Cgil: “Svolta storica per l’ambiente e la salute”
“La sentenza, con pene durissime, afferma con chiarezza il principio che chi inquina deve pagare”, ha dichiarato Silvana Fanelli, della segreteria regionale Cgil Veneto. Per il sindacato, questo è solo un primo passo in un percorso che riguarda la salute pubblica, la sicurezza sul lavoro e la sostenibilità ambientale. Fanelli ha rilanciato le prossime battaglie: “Serve una bonifica urgente del sito Miteni, acqua pulita per le popolazioni coinvolte, analisi alimentari trasparenti e una messa al bando definitiva delle sostanze Pfas”.
Zanni (Cgil Veneto): “Lavoratori avvelenati, andremo fino in fondo”
Per la Cgil, la tutela della salute non riguarda solo l’ambiente, ma anche i diritti dei lavoratori esposti alle sostanze tossiche. Giampaolo Zanni, del Dipartimento Salute e Sicurezza Cgil Veneto, ha ricordato che “le prime vittime sono state i dipendenti della Miteni, contaminati da livelli di Pfas nel sangue tra i più alti al mondo”.

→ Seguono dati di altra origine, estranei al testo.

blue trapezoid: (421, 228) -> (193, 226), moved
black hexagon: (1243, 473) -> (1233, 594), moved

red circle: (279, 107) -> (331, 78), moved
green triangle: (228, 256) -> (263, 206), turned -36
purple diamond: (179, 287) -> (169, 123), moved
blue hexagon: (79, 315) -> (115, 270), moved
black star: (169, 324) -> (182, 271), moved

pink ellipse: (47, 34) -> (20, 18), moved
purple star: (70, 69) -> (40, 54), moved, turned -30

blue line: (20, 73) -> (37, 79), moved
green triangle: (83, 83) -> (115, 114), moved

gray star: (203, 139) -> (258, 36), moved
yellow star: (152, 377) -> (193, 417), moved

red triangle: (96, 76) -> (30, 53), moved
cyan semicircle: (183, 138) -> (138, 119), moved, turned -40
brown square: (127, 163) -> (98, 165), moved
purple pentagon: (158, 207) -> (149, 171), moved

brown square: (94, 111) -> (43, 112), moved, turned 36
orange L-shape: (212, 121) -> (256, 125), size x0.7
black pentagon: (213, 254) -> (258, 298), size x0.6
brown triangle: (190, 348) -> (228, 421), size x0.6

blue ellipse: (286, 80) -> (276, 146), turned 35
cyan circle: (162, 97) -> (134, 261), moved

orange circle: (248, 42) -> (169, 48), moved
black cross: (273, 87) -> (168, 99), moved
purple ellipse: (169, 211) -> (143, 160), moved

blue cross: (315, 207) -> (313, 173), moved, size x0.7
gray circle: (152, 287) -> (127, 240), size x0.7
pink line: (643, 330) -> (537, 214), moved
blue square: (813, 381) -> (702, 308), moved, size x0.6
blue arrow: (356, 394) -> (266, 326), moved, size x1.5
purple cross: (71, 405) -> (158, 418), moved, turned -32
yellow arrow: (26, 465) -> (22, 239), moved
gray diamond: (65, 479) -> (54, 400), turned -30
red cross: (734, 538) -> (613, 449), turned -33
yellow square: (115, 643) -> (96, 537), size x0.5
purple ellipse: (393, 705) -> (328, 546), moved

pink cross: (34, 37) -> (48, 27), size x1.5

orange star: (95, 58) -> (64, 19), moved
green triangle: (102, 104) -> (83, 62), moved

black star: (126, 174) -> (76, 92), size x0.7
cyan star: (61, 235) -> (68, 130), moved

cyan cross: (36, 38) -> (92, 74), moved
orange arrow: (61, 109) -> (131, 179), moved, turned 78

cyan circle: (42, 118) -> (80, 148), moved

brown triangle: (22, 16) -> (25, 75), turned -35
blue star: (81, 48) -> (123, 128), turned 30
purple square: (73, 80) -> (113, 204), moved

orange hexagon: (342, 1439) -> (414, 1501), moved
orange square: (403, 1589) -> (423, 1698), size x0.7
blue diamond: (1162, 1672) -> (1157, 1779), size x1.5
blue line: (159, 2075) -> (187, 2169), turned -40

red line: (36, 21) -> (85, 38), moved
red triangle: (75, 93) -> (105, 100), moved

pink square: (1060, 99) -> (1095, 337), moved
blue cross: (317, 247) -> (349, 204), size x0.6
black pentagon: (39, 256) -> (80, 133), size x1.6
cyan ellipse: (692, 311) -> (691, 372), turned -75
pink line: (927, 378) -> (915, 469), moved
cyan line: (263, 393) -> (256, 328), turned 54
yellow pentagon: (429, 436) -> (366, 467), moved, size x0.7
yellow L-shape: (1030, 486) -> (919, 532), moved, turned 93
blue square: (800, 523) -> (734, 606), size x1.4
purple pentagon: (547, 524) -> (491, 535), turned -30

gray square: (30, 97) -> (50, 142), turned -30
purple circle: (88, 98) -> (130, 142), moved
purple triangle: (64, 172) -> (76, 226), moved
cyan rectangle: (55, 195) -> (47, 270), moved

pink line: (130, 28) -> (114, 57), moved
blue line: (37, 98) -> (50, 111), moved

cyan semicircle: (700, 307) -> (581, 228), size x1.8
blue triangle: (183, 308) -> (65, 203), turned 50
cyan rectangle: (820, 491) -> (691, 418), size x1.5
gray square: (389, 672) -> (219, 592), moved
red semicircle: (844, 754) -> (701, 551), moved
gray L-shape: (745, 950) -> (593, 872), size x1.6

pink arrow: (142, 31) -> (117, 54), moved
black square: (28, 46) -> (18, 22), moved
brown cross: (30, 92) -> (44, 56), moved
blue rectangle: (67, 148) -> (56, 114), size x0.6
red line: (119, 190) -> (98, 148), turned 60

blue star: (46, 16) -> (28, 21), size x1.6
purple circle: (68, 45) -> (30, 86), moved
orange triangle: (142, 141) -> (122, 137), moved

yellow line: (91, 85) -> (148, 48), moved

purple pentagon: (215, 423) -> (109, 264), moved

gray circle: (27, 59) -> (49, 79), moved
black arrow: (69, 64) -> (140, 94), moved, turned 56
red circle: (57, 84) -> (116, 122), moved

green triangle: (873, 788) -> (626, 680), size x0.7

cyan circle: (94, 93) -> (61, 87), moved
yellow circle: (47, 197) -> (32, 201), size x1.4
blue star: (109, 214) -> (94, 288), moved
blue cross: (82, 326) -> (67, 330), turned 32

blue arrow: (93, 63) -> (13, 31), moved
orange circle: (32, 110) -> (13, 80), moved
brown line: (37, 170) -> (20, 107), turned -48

Zanni ha citato anche una recente sentenza del Tribunale di Vicenza che ha riconosciuto il nesso causale tra esposizione professionale ai Pfas e il tumore che ha ucciso un ex dipendente della Miteni/Rimar, condannando l’Inail a corrispondere le prestazioni ai familiari. “È un precedente fondamentale. Ora – ha aggiunto – andremo avanti finché tutti i lavoratori colpiti avranno giustizia”.
La Cgil è parte civile nel processo
La Cgil e la Filctem Cgil si sono costituite parti civili nel processo, a dimostrazione del loro impegno storico nella difesa della salute pubblica. La sentenza di oggi, spiegano, non chiude una vicenda, ma ne apre una nuova: quella del riconoscimento pieno dei diritti delle persone colpite da uno dei più gravi scandali ambientali degli ultimi decenni.